Implementing a dynamic multiple timeline queue

Question

Introduction

I would like to implement a dynamic multiple timeline queue. The context here is scheduling in general.

What is a timeline queue?

This is still simple: It is a timeline of tasks, where each event has its start and end time. Tasks are grouped as jobs. This group of tasks need to preserve its order, but can be moved around in time as a whole. For example it could be represented as:

 --t1--   ---t2.1-----------t2.2-------
 '    '   '        '                  '
20    30  40       70                120

I would implement this as a heap queue with some additional constraints. The Python sched module has some basic approaches in this direction.

Definition multiple timeline queue

One queue stands for a resource and a resource is needed by a task. Graphical example:

R1  --t1.1----- --t2.2-----      -----t1.3--    
            /  \                /
R2  --t2.1--     ------t1.2-----

Explaining "dynamic"

It becomes interesting when a task can use one of multiple resources. An additional constraint is that consecutive tasks, which can run on the same resource, must use the same resource.

Example: If (from above) task t1.3 can run on R1 or R2, the queue should look like:

R1  --t1.1----- --t2.2-----      
            /  \                
R2  --t2.1--     ------t1.2----------t1.3--

Functionality (in priority order)

FirstFreeSlot(duration, start): Find the first free time slot beginning from start where there is free time for duration (see detailed explanation at the end).
Enqueue a job as earliest as possible on the multiple resources by regarding the constraints (mainly: correct order of tasks, consecutive tasks on same resource) and using FirstFreeSlot.
Put a job at a specific time and move the tail backwards
Delete a job
Recalculate: After delete, test if some tasks can be executed earlier.

Key Question

The point is: How can I represent this information to provide the functionality efficiently? Implementation is up to me ;-)

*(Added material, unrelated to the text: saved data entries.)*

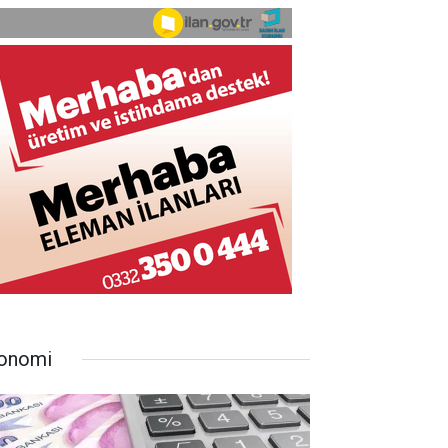
onomi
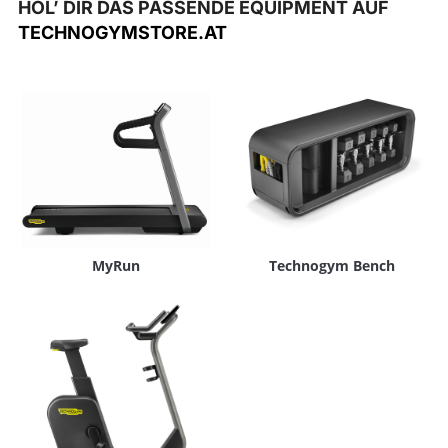
HOL’ DIR DAS PASSENDE EQUIPMENT AUF
TECHNOGYMSTORE.AT
MyRun
Technogym Bench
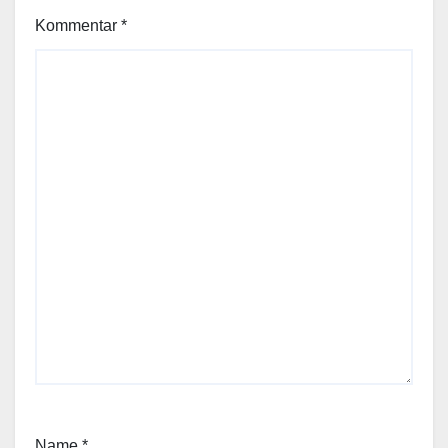
Kommentar
*
Name
*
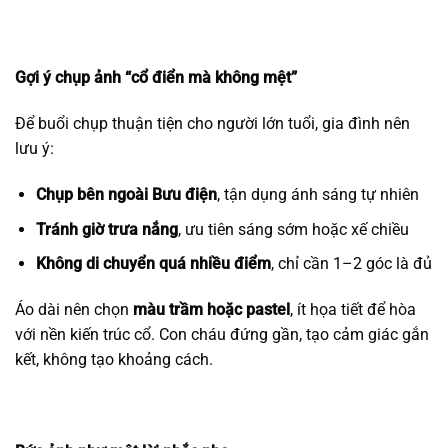
Gợi ý chụp ảnh “cổ điển mà không mệt”
Để buổi chụp thuận tiện cho người lớn tuổi, gia đình nên
lưu ý:
Chụp bên ngoài Bưu điện
, tận dụng ánh sáng tự nhiên
Tránh giờ trưa nắng
, ưu tiên sáng sớm hoặc xế chiều
Không di chuyển quá nhiều điểm
, chỉ cần 1–2 góc là đủ
Áo dài nên chọn
màu trầm hoặc pastel
, ít họa tiết để hòa
với nền kiến trúc cổ. Con cháu đứng gần, tạo cảm giác gắn
kết, không tạo khoảng cách.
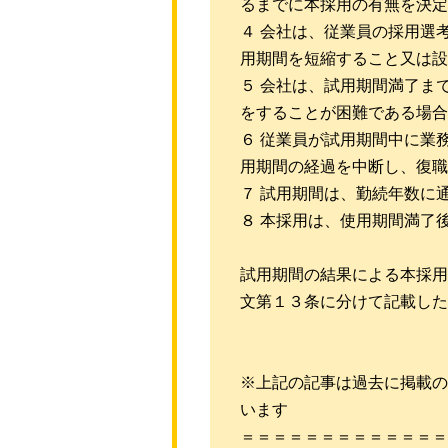
るまでに本採用の有無を決定
４ 会社は、従業員の採用選
用期間を短縮すること又は設
５ 会社は、試用期間満了ま
をすることが困難である場合
６ 従業員が試用期間中に業
用期間の経過を中断し、復職
７ 試用期間は、勤続年数に
８ 本採用は、使用期間満了
試用期間の結果による本採用
文第１３条に分けて記載した
※上記の記事は過去に掲載の
います
＝＝＝＝＝＝＝＝＝＝＝＝＝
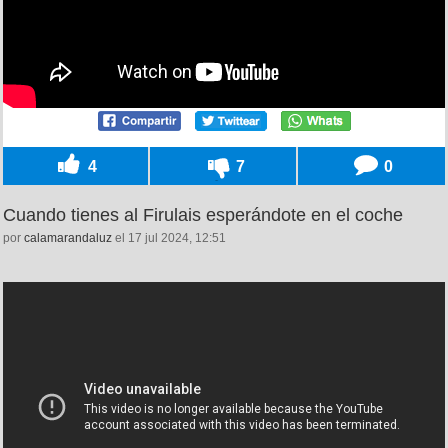
4
7
0
Cuando tienes al Firulais esperándote en el coche
por
calamarandaluz
el 17 jul 2024, 12:51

Update: A further point to consider: The typical interval structures have the focus on "What is at point X?" But in this case the enqueue and therefore the question "Where is the first empty slot for duration D?" is much more important. So a segment/interval tree or something else in this direction is probably not the right choice.

To elaborate the point with the free slots further: Due to the fact that we have multiple resources and the constraint of grouped tasks there can be free time slots on some resources. Simple example: t1.1 run on R1 for 40 and then t1.2 run on R2. So there is an empty interval of [0, 40] on R2 which can be filled by the next job.

Update 2: There is an interesting proposal in another SO question. If someone can port it to my problem and show that it is working for this case (especially elaborated to multiple resources), this would be probably a valid answer.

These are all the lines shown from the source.